Knowledge Grounding

Layers provides mechanisms for linking annotations to external knowledge bases, building typed property graphs, defining annotation ontologies, and tracking annotator perspectives. This guide explains how these pieces work together to ground linguistic annotations in structured knowledge.

The knowledgeRef Primitive

The knowledgeRef is the fundamental link between a Layers annotation and an external knowledge base entry:

{
  "source": "wikidata",
  "identifier": "Q76",
  "uri": "http://www.wikidata.org/entity/Q76",
  "label": "Barack Hussein Obama"
}

Every major annotation type includes a knowledgeRefs array. This means any annotation (a named entity, a frame label, a dependency type, a temporal expression) can be grounded in external authority.

Supported Knowledge Bases

The source field is a free-form string identifying the KB. Common values:

Source	Example Identifier	Use Case
`wikidata`	`Q76`	Entity grounding, concept linking
`framenet`	`Destroying`	Frame semantic roles
`wordnet`	`02084071-n` (synset)	Word sense disambiguation
`propbank`	`destroy.01`	Predicate-argument structures
`verbnet`	`destroy-44`	Verb class identification
`universal-dependencies`	`nsubj`	Dependency relation types
`geonames`	`5391959`	Geographic entity grounding
`orcid`	`0000-0002-1825-0097`	Researcher identification
`doi`	`10.1162/coli_a_00478`	Publication references

The sourceUri field can point to an ATProto record representing the KB authority, enabling decentralized KB management.

The Typed Property Graph

The pub.layers.graph lexicon provides a generic typed property graph for representing entities, concepts, situations, and their relationships.

Graph Nodes

A graphNode represents a standalone entity or concept in the knowledge graph:

{
  "nodeType": "entity",
  "label": "Barack Obama",
  "properties": {
    "features": [
      { "key": "birth-year", "value": "1961" },
      { "key": "nationality", "value": "American" }
    ]
  },
  "knowledgeRefs": [
    {
      "source": "wikidata",
      "identifier": "Q76",
      "uri": "http://www.wikidata.org/entity/Q76"
    }
  ]
}

Node types include: entity, concept, situation, state, time, location, claim, proposition, and community-defined types via nodeTypeUri.

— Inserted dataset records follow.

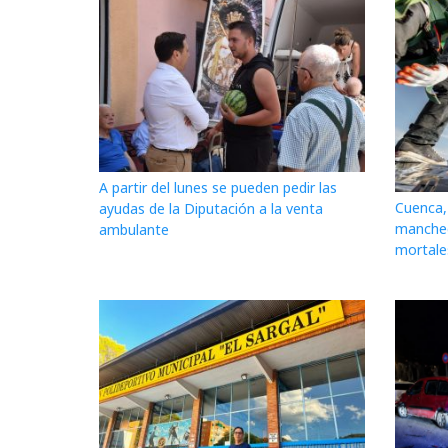
A partir del lunes se pueden pedir las
Cuenca, 
ayudas de la Diputación a la venta
mancheg
ambulante
mortale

Existing Layers records (expressions, annotations, type definitions) are implicitly graph nodes through objectRef. The graphNode record is only needed for objects that exist purely in the graph, such as world-level entities and abstract concepts.

Graph Edges

A graphEdge is a typed, directed relationship between any two Layers objects:

{
  "source": { "recordRef": "at://did:plc:.../pub.layers.annotation.annotationLayer/layer1", "objectId": "mention-uuid" },
  "target": { "recordRef": "at://did:plc:.../pub.layers.graph.graphNode/obama" },
  "edgeType": "grounding",
  "confidence": 950
}

Edge types span several categories:

Ontological: grounding, instance-of, denotes, describes, specializes, elaborates
Semantic: coreference, causal, part-of, member-of, type-of, same-as, related-to, derived-from
Communication: reply-to, quote, translation-of, revision-of, summary-of
Temporal: Allen's 13 interval relations (see Temporal Representation)
Spatial: RCC-8 topological relations, directional, and distance (see Spatial Representation)

All edge types are community-expandable via edgeTypeUri.

Annotation Ontologies

The pub.layers.ontology lexicon defines the type systems and label sets used in annotation. An ontology is a collection of type definitions that together form an annotation framework.

Ontology Records

An ontology record defines a named, versioned annotation framework:

{
  "name": "OntoNotes NER",
  "description": "18-type named entity scheme from OntoNotes 5.0",
  "version": "5.0",
  "domain": "general"
}

Type Definitions

A typeDef record defines a single type within an ontology:

{
  "ontologyRef": "at://did:plc:.../pub.layers.ontology.ontology/ontonotes-ner",
  "name": "PERSON",
  "typeKind": "entity-type",
  "gloss": "People, including fictional characters",
  "knowledgeRefs": [
    { "source": "wikidata", "identifier": "Q5", "label": "human" }
  ]
}

Type kinds include: entity-type, situation-type, role-type, relation-type, attribute-type.

Type definitions support inheritance via parentTypeRef, role slots via allowedRoles, and constraint definition via allowedValues. For relation types, features can encode properties like symmetric, transitive, reflexive, inverse, domain, and range.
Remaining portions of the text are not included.